I set my forge so that the top edge is the same height as my anvil. This gives me a "free" stand to support my long pieces when at the anvil and they are above all other irons still in the fire and supported by their own stand. 

I set my triangle up so I am a step and a half from forge to anvil, forge to post vice, and anvil to post vice. The half step is my turn twards the anvil, then a full step to be ready to work. I place my anvil "hammer to the heel". This means when I face my anvil, the hammer hand is on the heel side of my anvil. This gives me a nice flat out of the way area to leave my hammer, and my hand tools that I'm using live on the step by the horn.
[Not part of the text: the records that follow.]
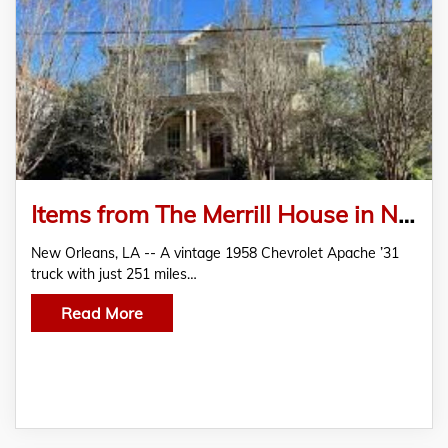
Items from The Merrill House in Natchez, Miss., are in Crescent City’s January 17-18 Estates Auction
New Orleans, LA -- A vintage 1958 Chevrolet Apache ’31
truck with just 251 miles…
Read More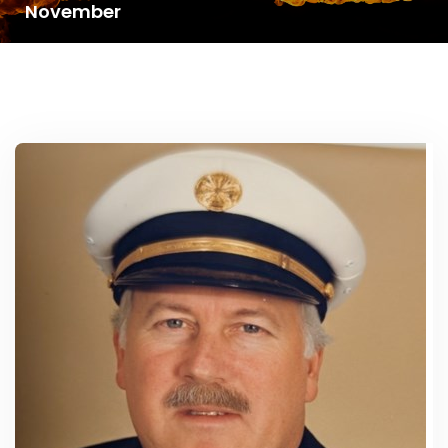
November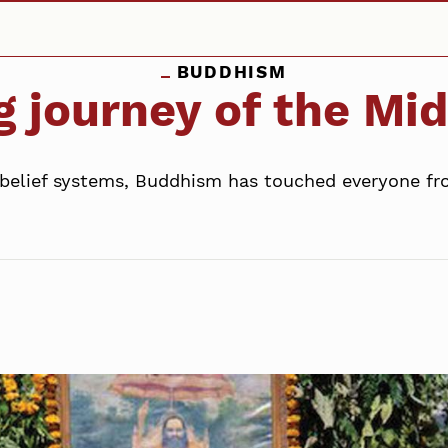
BUDDHISM
g journey of the Mi
 belief systems, Buddhism has touched everyone fro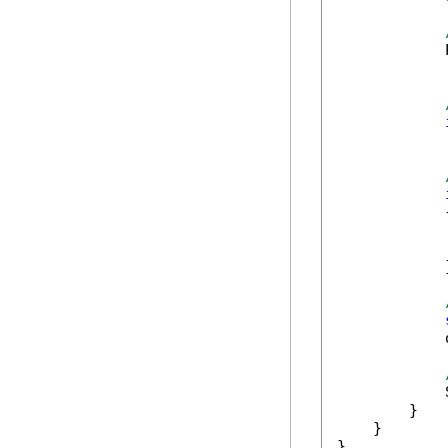
            
            
            
            {
            
            
            
            
        }

    }

}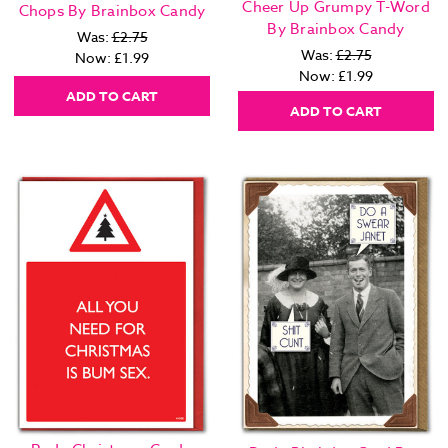
Cheer Up Grumpy T-Word
Chops By Brainbox Candy
By Brainbox Candy
Was:
£2.75
Was:
£2.75
Now:
£1.99
Now:
£1.99
ADD TO CART
ADD TO CART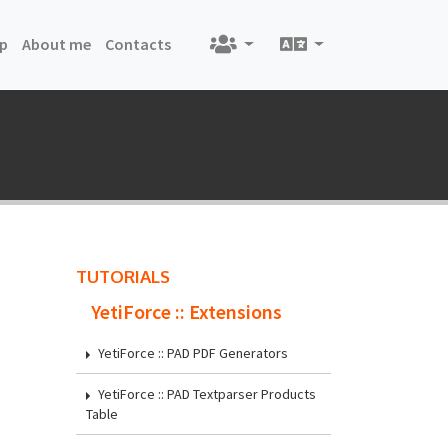
nt)
(current)
(current)
(current)
p
About me
Contacts
TUTORIALS
YetiForce :: Extensions
YetiForce :: PAD PDF Generators
YetiForce :: PAD Textparser Products
Table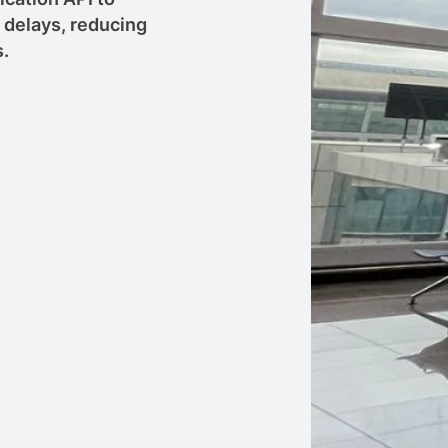
f delays, reducing
s.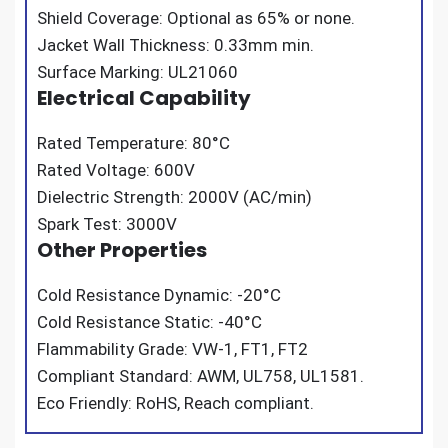
Shield Coverage: Optional as 65% or none.
Jacket Wall Thickness: 0.33mm min.
Surface Marking: UL21060
Electrical Capability
Rated Temperature: 80°C
Rated Voltage: 600V
Dielectric Strength: 2000V (AC/min)
Spark Test: 3000V
Other Properties
Cold Resistance Dynamic: -20°C
Cold Resistance Static: -40°C
Flammability Grade: VW-1, FT1, FT2
Compliant Standard: AWM, UL758, UL1581.
Eco Friendly: RoHS, Reach compliant.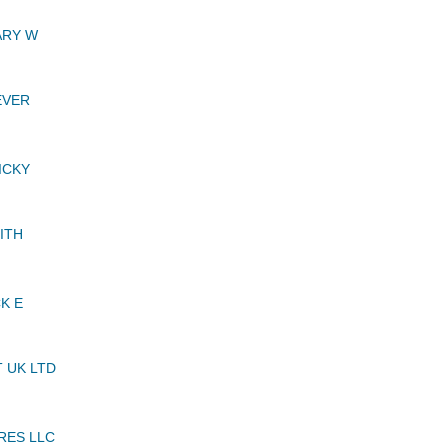
ARY W
EVER
ICKY
ITH
K E
 UK LTD
RES LLC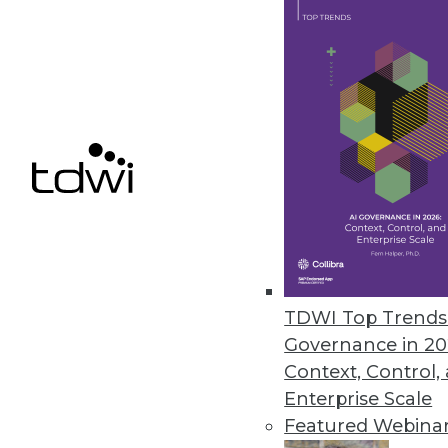
Data Digest: Managing Mainfram
Articles focusing on crafting p
mainframes are to remain relev
June 29, 2015
TDWI Top Trends 
Governance in 20
Context, Control,
Enterprise Scale
Featured Webina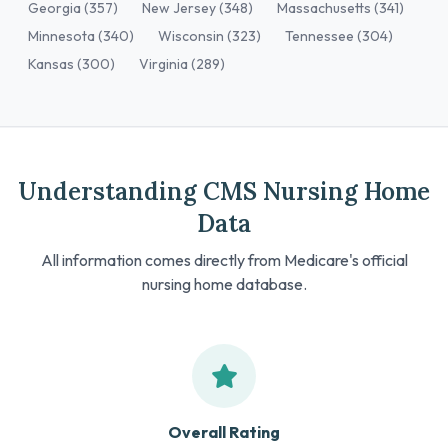
Georgia (357)
New Jersey (348)
Massachusetts (341)
Minnesota (340)
Wisconsin (323)
Tennessee (304)
Kansas (300)
Virginia (289)
Understanding CMS Nursing Home
Data
All information comes directly from Medicare's official
nursing home database.
Overall Rating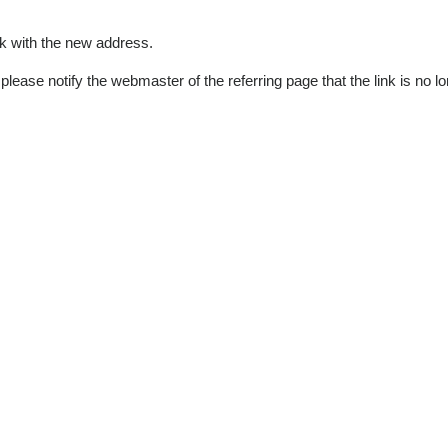
k with the new address.
please notify the webmaster of the referring page that the link is no 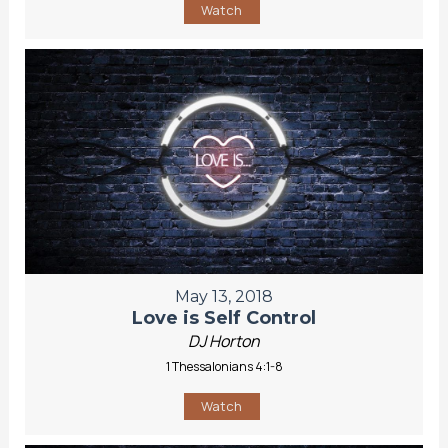
Watch
May 13, 2018
Love is Self Control
DJ Horton
1 Thessalonians 4:1-8
Watch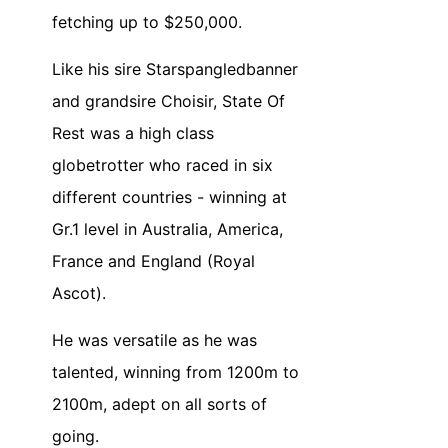
fetching up to $250,000.
Like his sire Starspangledbanner
and grandsire Choisir, State Of
Rest was a high class
globetrotter who raced in six
different countries - winning at
Gr.1 level in Australia, America,
France and England (Royal
Ascot).
He was versatile as he was
talented, winning from 1200m to
2100m, adept on all sorts of
going.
It also means that when bending iron over the horn, I'm hammering into the mass of the horn and I don't have to waste steps walking around the horn to get into this position. 

I too have always been a small shop guy. 16'x20'. I place my forge in the corner and have a pass thru so longer pieces can be in the fire and the other end is outside, where I have a permanent stand at the same working level as my forge. 

I have a 5'x10' layout table and it is set up the same height as the top edge of my forge as well. If I have irons in the fire and I'm   leveling a long piece on the table, they pass over the hot work and can also use the anvil and forge as a stand under certain circumstances. 

I also join two pieces of 6" pipe to get the flue size I want.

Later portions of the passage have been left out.